• **Problem to work on**
From the entries below, return exactly the lines beginning at the one that contains "ч вернешь через" and ending at the one that contains "абрал подписанные документы", both of them included, and only those lines.

........

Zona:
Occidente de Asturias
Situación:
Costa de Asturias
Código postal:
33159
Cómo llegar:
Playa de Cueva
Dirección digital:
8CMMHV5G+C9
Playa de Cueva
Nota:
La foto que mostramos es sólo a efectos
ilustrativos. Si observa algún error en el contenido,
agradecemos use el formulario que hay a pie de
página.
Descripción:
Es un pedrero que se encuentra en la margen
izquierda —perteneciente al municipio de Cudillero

........

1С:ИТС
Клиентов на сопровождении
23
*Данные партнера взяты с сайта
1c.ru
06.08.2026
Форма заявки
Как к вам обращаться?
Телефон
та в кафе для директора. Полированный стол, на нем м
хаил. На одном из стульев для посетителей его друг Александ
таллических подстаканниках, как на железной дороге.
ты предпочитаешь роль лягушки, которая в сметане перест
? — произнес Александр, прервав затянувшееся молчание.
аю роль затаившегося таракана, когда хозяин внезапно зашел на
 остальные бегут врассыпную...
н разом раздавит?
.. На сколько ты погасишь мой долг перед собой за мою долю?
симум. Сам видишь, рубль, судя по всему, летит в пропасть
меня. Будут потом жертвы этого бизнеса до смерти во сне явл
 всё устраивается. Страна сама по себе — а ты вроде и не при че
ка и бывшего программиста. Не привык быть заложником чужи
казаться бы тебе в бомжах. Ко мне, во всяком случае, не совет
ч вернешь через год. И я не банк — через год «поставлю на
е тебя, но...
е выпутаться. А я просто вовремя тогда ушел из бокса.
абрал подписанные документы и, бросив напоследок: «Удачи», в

........

• **Reply**
ч вернешь через год. И я не банк — через год «поставлю на
е тебя, но...
е выпутаться. А я просто вовремя тогда ушел из бокса.
абрал подписанные документы и, бросив напоследок: «Удачи», в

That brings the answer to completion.